In our ASTU class we have been assigned the book Obasan. This book by Joy Kogawa is the story of a woman named Naomi who, as a child, was labeled an enemy alien along with her family after the Pearl Harbor bombing by the Japanese. She was separated from her mother while her aunt, Obasan, assists her in surviving. Once Naomi becomes an adult who teaches in a small town, and after the passing of her Uncle, she is able to comprehend her past of adversity and accept the role that her Obasan played.

The Japanese immigrants, many of whom had established lives, were removed from their homes and had their freedom taken away after 1942; this occurred until April 1, 1949 (CBC, Japanese Internment, 2001). Knowing this while reading made me think about the History of Canada, and it made me question how such things could happen. And then the answer of fear came to mind. As a society we fear the different, we generalize and don’t account for every individual and what their vast differences could be from someone else who looks ‘like them’; we only see what we want to see.

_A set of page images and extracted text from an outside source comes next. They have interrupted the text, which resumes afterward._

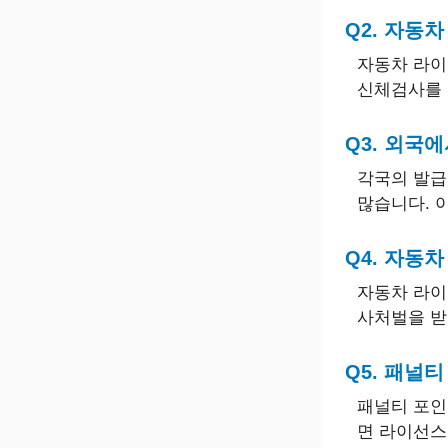
Q2. 자동
자동차 라이
신체검사를 
Q3. 외국
각국의 발급
많습니다. 
Q4. 자동
자동차 라이
사처벌을 받
Q5. 패널
패널티 포인
면 라이선스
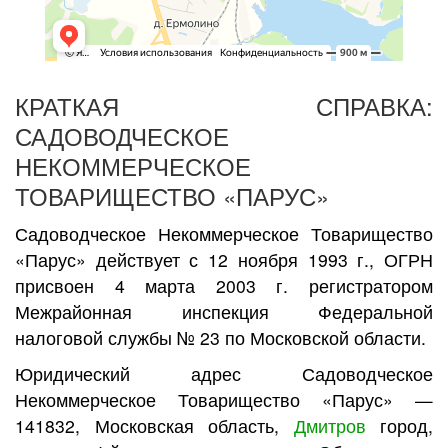
КРАТКАЯ СПРАВКА:
САДОВОДЧЕСКОЕ
НЕКОММЕРЧЕСКОЕ
ТОВАРИЩЕСТВО «ПАРУС»
Садоводческое Некоммерческое Товарищество
«Парус» действует с 12 ноября 1993 г., ОГРН
присвоен 4 марта 2003 г. регистратором
Межрайонная инспекция Федеральной
налоговой службы № 23 по Московской области.
Юридический адрес Садоводческое
Некоммерческое Товарищество «Парус» —
141832, Московская область,
Дмитров
город,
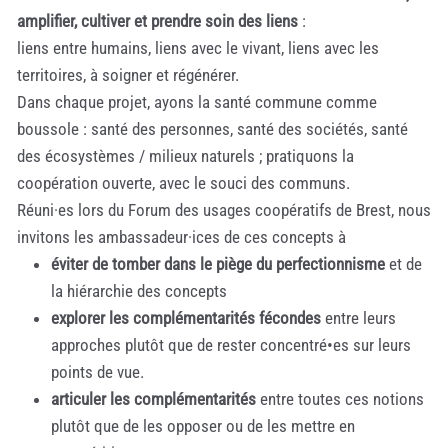
amplifier, cultiver et prendre soin des liens
:
liens entre humains, liens avec le vivant, liens avec les
territoires, à soigner et régénérer.
Dans chaque projet, ayons la santé commune comme
boussole : santé des personnes, santé des sociétés, santé
des écosystèmes / milieux naturels ; pratiquons la
coopération ouverte, avec le souci des communs.
Réuni·es lors du Forum des usages coopératifs de Brest, nous
invitons les ambassadeur·ices de ces concepts à
éviter de tomber dans le piège du perfectionnisme
et de
la hiérarchie des concepts
explorer les complémentarités fécondes
entre leurs
approches plutôt que de rester concentré•es sur leurs
points de vue.
articuler les complémentarités
entre toutes ces notions
plutôt que de les opposer ou de les mettre en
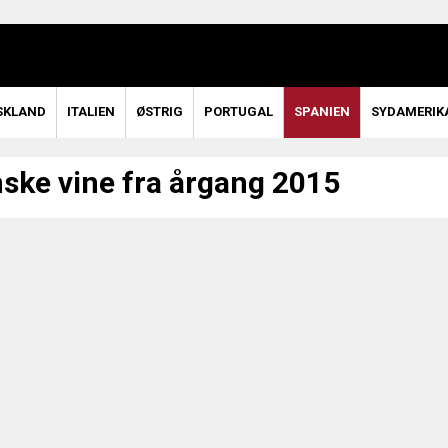
SKLAND
ITALIEN
ØSTRIG
PORTUGAL
SPANIEN
SYDAMERIK
ske vine fra årgang 2015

In the case of the Japanese internment camps, this was a very unfortunate generalization. Canada and the government of that time believed that there was a problem of this group of people, just as the Nazi’s believed of the Jewish people. The injustice that was shown towards Japanese decedents whose life was in Canada was truly not right. In the story of Obasan, we see that one can accept the past and learn to live with what’s been done to them, but the tragedy is that not everyone has that capability. With this I ask myself if we are able to accept fear in our lives, without letting it control us? Wasn’t the little girl of the novel fearful of her future? How did her Obasan help her? What about those who didn’t have someone to care for them during this time? What allows one persons fear to be greater than another’s? Why do we often acknowledge a fear, with another fear?

How do we let fear control us in today’s society?

Too many questions to ask, when no one truly has the answers.

 

-Mckaylee Catcher.

 

Works Cited:

 

CBC. (2001). Japanese Internment. Retrieved from www.cbc.ca/history/EPISCONTENTSE1EP14CH3PA3LE.html.